The Bureau of Prisons and a U.S. Penitentiary at Lewisburg union representative remain at odds over the agency's management amid the coronavirus pandemic.
BOP spokesman Sue Allison disputes Local 148 president Andy Kline remarks regarding the agency's "lack of guidance" regarding quarantine of staff following the disclosure Saturday that Bucknell University is providing housing to prison employees returning from working in New York City and Ohio prisons where coronavirus has infected many staff and inmates.
Not so, said Allison, referring to information posted on the agency's intranet site.
"We will make sure that the information is shared with the Lewisburg staff if they haven't yet seen it posted," she said.
Kline stood firm on his position about the lack of a quarantine policy and said the information offered on the BOP website was not easily accessed and, with many officers having limited access and time to go online, it was not particularly helpful. Currently, returning staff are not being advised to self-quarantine but report back to work.
Instead, he said, the employees are accepting the university's offer to house them for 14 days since many were exposed to ill inmates.
Staff members that returned from Elkton, Ohio, were supervising inmates at a hospital who died while they were on the shift and four nurses they worked with have since tested positive for COVID-19, Kline said.
"The officers were exposed to numerous (COVID-19) positive inmates, some that died and some that never spiked a temperature above 98 degrees," he said.
Allison also disputes Kline's assertion that the prison is short-staffed since its mission was changed from a maximum to a medium-security facility in March 2019.
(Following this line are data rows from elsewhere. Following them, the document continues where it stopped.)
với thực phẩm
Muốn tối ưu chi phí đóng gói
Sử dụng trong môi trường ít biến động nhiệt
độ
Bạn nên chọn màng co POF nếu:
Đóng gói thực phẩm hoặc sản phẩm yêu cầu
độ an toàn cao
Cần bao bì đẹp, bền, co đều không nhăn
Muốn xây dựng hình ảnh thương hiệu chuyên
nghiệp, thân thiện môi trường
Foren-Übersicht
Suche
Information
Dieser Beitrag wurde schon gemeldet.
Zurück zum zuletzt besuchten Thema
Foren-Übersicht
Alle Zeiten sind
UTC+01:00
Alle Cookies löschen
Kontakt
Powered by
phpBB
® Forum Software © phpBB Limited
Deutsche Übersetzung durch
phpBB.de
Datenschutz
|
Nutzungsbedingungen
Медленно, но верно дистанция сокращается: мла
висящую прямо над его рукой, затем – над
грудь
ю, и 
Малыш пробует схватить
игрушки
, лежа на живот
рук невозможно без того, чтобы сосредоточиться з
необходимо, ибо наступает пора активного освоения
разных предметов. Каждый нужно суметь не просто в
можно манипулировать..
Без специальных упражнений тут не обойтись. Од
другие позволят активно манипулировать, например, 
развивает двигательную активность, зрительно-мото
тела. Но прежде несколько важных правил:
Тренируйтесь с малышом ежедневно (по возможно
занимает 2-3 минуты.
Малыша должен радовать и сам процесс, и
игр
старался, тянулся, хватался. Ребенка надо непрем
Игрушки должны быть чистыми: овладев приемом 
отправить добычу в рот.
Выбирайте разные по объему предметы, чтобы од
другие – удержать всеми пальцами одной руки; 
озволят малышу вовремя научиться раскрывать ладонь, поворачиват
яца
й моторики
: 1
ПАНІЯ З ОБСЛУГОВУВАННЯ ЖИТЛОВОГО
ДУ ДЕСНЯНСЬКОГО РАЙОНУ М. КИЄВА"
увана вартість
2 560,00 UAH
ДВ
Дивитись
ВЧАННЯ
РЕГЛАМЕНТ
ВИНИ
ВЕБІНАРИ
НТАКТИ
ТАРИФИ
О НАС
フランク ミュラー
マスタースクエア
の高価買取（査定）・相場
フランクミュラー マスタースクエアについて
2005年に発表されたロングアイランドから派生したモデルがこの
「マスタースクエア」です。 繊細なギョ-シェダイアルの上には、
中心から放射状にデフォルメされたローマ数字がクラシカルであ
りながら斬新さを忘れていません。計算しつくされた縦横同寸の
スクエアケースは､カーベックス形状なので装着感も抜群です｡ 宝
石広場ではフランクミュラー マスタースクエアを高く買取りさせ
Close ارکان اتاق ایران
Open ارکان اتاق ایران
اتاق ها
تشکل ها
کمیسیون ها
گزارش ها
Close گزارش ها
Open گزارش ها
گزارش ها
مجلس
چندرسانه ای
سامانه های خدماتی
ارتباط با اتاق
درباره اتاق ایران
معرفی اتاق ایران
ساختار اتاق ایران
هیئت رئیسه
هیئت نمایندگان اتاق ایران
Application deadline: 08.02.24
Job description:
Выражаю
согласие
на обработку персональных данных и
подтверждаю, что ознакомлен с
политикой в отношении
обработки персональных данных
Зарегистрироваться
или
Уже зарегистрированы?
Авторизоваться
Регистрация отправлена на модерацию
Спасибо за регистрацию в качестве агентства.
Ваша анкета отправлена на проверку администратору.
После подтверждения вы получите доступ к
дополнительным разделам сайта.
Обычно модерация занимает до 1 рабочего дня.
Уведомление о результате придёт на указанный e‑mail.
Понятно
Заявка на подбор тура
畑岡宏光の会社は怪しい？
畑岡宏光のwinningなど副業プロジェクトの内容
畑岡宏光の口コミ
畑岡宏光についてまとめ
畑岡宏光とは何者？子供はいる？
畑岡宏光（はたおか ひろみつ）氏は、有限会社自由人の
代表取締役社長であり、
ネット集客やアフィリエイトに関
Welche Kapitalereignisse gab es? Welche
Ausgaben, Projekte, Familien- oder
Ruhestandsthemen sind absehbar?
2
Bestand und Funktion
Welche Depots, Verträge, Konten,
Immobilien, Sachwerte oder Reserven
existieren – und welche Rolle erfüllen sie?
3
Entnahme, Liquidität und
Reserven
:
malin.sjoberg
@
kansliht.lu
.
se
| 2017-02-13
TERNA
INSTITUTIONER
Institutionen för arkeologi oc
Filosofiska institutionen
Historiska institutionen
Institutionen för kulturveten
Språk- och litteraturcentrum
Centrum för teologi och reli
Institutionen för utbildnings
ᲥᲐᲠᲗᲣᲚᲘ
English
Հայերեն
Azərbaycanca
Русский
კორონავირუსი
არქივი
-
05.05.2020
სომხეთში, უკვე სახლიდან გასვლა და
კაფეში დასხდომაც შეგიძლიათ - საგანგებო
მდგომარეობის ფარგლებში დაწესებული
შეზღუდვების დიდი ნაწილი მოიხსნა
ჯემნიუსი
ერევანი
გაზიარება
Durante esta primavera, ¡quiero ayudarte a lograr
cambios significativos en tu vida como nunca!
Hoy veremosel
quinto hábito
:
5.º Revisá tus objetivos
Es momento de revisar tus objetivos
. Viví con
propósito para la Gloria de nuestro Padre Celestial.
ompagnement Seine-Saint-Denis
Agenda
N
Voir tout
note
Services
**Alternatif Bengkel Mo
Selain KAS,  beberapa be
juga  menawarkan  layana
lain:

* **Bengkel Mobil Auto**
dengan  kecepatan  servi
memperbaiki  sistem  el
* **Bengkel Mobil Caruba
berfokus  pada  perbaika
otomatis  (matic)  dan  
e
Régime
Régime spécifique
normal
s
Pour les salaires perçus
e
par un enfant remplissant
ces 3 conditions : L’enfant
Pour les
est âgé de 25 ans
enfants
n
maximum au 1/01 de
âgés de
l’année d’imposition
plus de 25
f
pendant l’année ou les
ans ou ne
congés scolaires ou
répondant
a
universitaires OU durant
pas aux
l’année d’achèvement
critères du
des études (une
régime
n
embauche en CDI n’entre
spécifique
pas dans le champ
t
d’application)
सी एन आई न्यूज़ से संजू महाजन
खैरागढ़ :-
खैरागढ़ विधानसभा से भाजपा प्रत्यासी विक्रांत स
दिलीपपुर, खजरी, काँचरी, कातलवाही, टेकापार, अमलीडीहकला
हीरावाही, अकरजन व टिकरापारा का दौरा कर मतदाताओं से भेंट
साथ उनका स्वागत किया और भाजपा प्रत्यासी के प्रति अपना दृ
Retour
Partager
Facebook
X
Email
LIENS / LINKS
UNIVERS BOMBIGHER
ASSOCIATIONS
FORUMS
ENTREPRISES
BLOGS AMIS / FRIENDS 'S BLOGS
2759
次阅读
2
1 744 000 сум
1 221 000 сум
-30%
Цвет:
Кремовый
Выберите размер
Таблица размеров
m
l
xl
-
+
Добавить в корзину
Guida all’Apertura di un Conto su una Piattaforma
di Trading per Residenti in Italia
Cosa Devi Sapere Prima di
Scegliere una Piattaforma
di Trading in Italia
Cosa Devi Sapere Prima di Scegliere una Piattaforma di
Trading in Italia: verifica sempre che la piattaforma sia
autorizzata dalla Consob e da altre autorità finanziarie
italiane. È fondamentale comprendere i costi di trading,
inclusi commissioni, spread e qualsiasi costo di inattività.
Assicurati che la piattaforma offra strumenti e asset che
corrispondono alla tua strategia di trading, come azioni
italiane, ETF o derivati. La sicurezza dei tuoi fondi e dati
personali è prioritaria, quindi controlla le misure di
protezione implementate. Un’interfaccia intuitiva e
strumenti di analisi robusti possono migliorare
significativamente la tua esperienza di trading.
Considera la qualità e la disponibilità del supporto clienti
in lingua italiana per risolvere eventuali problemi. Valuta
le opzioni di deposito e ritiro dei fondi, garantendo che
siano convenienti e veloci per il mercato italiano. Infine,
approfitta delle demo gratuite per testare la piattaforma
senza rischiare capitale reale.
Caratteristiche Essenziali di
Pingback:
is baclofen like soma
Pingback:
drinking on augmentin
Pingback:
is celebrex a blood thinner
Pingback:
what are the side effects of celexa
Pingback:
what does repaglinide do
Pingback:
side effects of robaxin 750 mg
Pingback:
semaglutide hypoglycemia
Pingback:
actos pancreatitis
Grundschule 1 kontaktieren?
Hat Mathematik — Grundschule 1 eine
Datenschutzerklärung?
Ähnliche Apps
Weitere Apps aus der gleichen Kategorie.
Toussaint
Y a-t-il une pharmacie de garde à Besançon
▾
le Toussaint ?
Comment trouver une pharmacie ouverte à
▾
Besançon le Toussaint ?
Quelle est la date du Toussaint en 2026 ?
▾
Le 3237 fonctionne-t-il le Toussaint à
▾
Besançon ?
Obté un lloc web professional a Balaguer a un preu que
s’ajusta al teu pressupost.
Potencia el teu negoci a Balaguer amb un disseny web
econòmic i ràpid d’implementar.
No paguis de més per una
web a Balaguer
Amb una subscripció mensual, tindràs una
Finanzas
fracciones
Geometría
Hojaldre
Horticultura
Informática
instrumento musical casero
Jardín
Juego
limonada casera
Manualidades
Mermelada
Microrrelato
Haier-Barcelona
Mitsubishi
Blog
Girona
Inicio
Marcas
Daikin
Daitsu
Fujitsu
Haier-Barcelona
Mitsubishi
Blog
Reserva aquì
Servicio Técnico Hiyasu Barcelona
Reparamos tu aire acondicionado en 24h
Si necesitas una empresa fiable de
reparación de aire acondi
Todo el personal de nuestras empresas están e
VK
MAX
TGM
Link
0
"Currently, USP Lewisburg has an authorized staffing compliment of 504 full-time employees," she said. "This compares to an average authorized staffing compliment of 278 full-time employees for similarly situated medium-security facilities in that region. As such, the agency is currently evaluating (USP Lewisburg) staffing complement to ensure it is commensurate with (the) mission change."
While the prison is allotted 504 full-time positions, Kline said, only 415 are filled, and with 20 staff still working in other federal prisons hampered by COVID-19, and other employees on leave for medical or other reasons, that leaves a current working staff of 372.
"Local 148 has never asked for one staff member - ever - above what we are allotted," he said. And now, with nearly 1,000 more inmates at the facility, it is operating at a 75-percent staffing level."